A necessary and sufficient condition for existence of such a $d$ is that the monomials generating $J$ don't have a common factor. To be explicit:
Proposition: Let $m_1,\dotsc,m_k \in R = \Bbbk[x_1,\dotsc,x_n]$ be square-free monomials, $J=(m_1,\dotsc,m_k)$. (We don't assume $k=n$, or that the monomials have the same degree.) There exists a $d$ such that $(x_1 \dotsm x_n)^{d-1} \in J^d$ if and only if for each $i=1,\dotsc,n$, there is (at least) one of the monomials $m_j$ such that $x_i$ does not appear in $m_j$.
Proof: As in the example above, if each $m_j$ is divisible by the same $x_i$ for some $i$, then every generator of $J^d$ is divisible by $x_i^d$, so $(x_1\dotsm x_n)^{d-1} \notin J^d$. Conversely, if the condition is met, then in the product of the generators $m_1 \dotsm m_k$, each variable $x_i$ appears at most $k-1$ times, so $m_1 \dotsm m_k$ divides $(x_1 \dotsm x_n)^{k-1}$, and $(x_1\dotsm x_n)^{k-1} \in J^k$, i.e., $d=k$ (the number of monomial generators) works. $\square$
For a square-free monomial $m$, let $\overline{m}$ be the set of variables that don't appear in $m$. So the condition above is that $\overline{m}_1 \cup \dotsb \cup \overline{m}_k = \{x_1,\dotsc,x_n\}$.
Proposition: With notation as above, $(x_1 \dotsm x_n)^{d-1} \in J^d$ if and only if there exist $j_1,\dotsc,j_d$ such that $\overline{m}_{j_1} \cup \dotsb \cup \overline{m}_{j_d} = \{x_1,\dotsc,x_n\}$.
Indeed in the product $m_{j_1} \dotsm m_{j_d}$ each variable is omitted from at least one factor, hence appears at most $d-1$ times. Conversely if $(x_1 \dotsm x_n)^{d-1}$ is divisible by a generator of $J^d$, say, $m_{j_1} \dotsm m_{j_d}$ (here there is no assumption of distinctness of factors), then each $x_i$ must be omitted from at least one of the $m_{j_\ell}$'s.
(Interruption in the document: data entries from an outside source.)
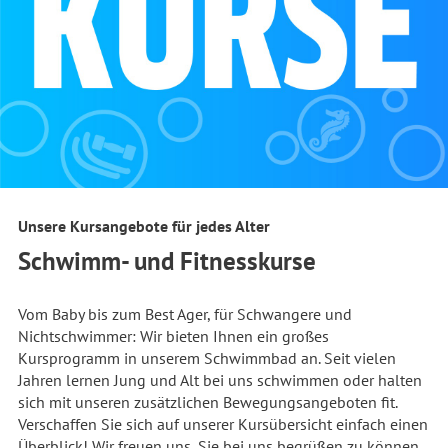
Unsere Kursangebote für jedes Alter
Schwimm- und Fitnesskurse
Vom Baby bis zum Best Ager, für Schwangere und
Nichtschwimmer: Wir bieten Ihnen ein großes
Kursprogramm in unserem Schwimmbad an. Seit vielen
Jahren lernen Jung und Alt bei uns schwimmen oder halten
sich mit unseren zusätzlichen Bewegungsangeboten fit.
Verschaffen Sie sich auf unserer Kursübersicht einfach einen
Überblick! Wir freuen uns, Sie bei uns begrüßen zu können.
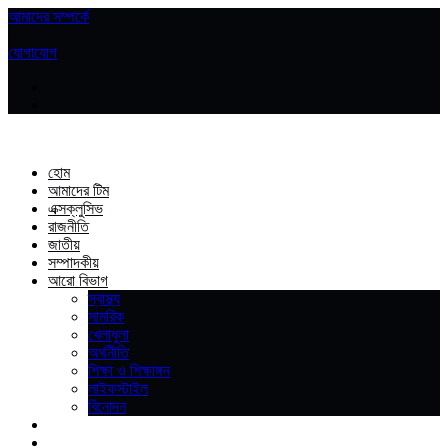
আমাদের সম্পর্কে
|
যোগাযোগ
হোম
আমাদের টিম
এক্সক্লুসিভ
রাজনীতি
জাতীয়
সম্পাদকীয়
আরো বিভাগ
স্বাস্থ্য
সামরিক
খেলাধুলা
অর্থনীতি
শিক্ষা ও শিক্ষাঙ্গন
লাইফস্টাইল
বিনোদন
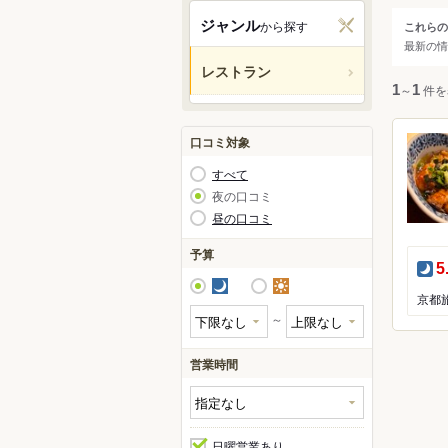
宇治
ジャンル
から探す
これらの
ジャ
最新の情
亀岡
レストラン
天橋
すべ
1
～
1
件を
和食
口コミ対象
洋食
すべて
中華
夜の口コミ
昼の口コミ
アジ
カレ
予算
夜
5
焼肉
夜
昼
鍋
～
居酒
営業時間
日曜営業あり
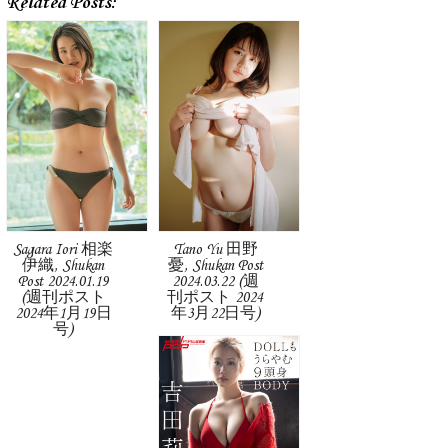
Related Posts:
Sagara Iori 相楽
Tano Yu 田野
伊織, Shukan
憂, Shukan Post
Post 2024.01.19
2024.03.22 (週
(週刊ポスト
刊ポスト 2024
2024年1月19日
年3月22日号)
号)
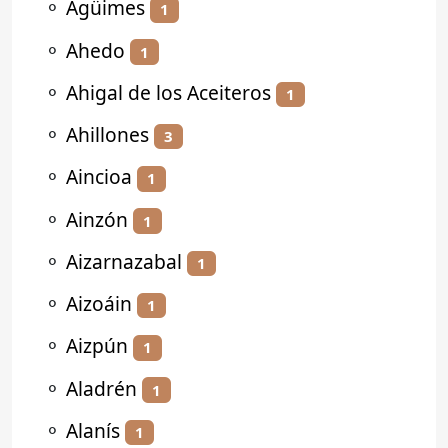
⚬
Agüimes
1
⚬
Ahedo
1
⚬
Ahigal de los Aceiteros
1
⚬
Ahillones
3
⚬
Aincioa
1
⚬
Ainzón
1
⚬
Aizarnazabal
1
⚬
Aizoáin
1
⚬
Aizpún
1
⚬
Aladrén
1
⚬
Alanís
1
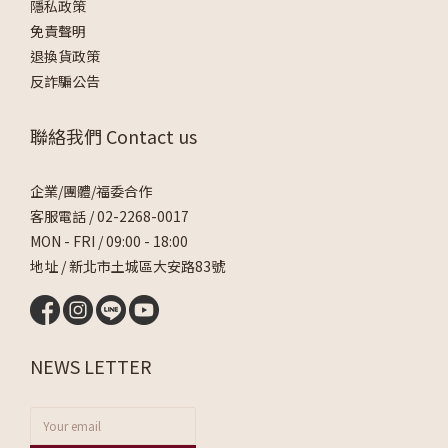
隱私政策
免責聲明
退換貨政策
反詐騙公告
聯絡我們 Contact us
企業/團體/福委合作
客服電話 /
02-2268-0017
MON - FRI / 09:00 - 18:00
地址 / 新北市土城區大安路83號
NEWS LETTER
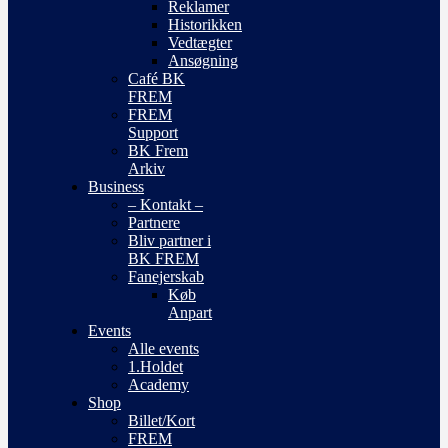
Reklamer
Historikken
Vedtægter
Ansøgning
Café BK
FREM
FREM
Support
BK Frem
Arkiv
Business
– Kontakt –
Partnere
Bliv partner i
BK FREM
Fanejerskab
Køb
Anpart
Events
Alle events
1.Holdet
Academy
Shop
Billet/Kort
FREM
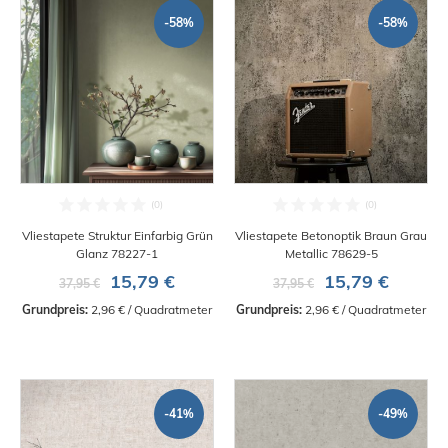
-58%
-58%
Vliestapete Struktur Einfarbig Grün
Vliestapete Betonoptik Braun Grau
Glanz 78227-1
Metallic 78629-5
15,79 €
15,79 €
37,95 €
37,95 €
Grundpreis:
 2,96 € / Quadratmeter
Grundpreis:
 2,96 € / Quadratmeter
-41%
-49%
So the minimum $d$ that works is the same as the smallest size of a cover of the set of variables by the $\overline{m}$'s. I'm not a combinatorialist but it seems to me that such $d$ cannot be determined only from the sizes of the $\overline{m}$s and pairwise intersections. It must involve triple intersections, etc. If you only want a bound then I suppose: the size of $\overline{m}_1 \cup \dotsb \cup \overline{m}_d$ is greater than or equal to the sum of the sizes of the $\overline{m}$'s minus the sum of the sizes of pairwise intersections (baby Bonferroni inequality). So if $d$ works, every $m$ has degree $e$, and each two $m$'s have at least $f$ factors in common, then the pairwise intersections of $\overline{m}$s have size at least $n-2e+f$, so
$$
n \geq d(n-e) - \binom{d}{2}(n-2e+f),
$$
and you can solve this quadratic inequality for $d$ and see if that gives an at all useful bound. I hope it helps.
(Edit: The pairwise unions of $\overline{m}$s have size at most $n-f$, but I should have bounded the size of the pairwise intersections. Again, sorry any confusion.)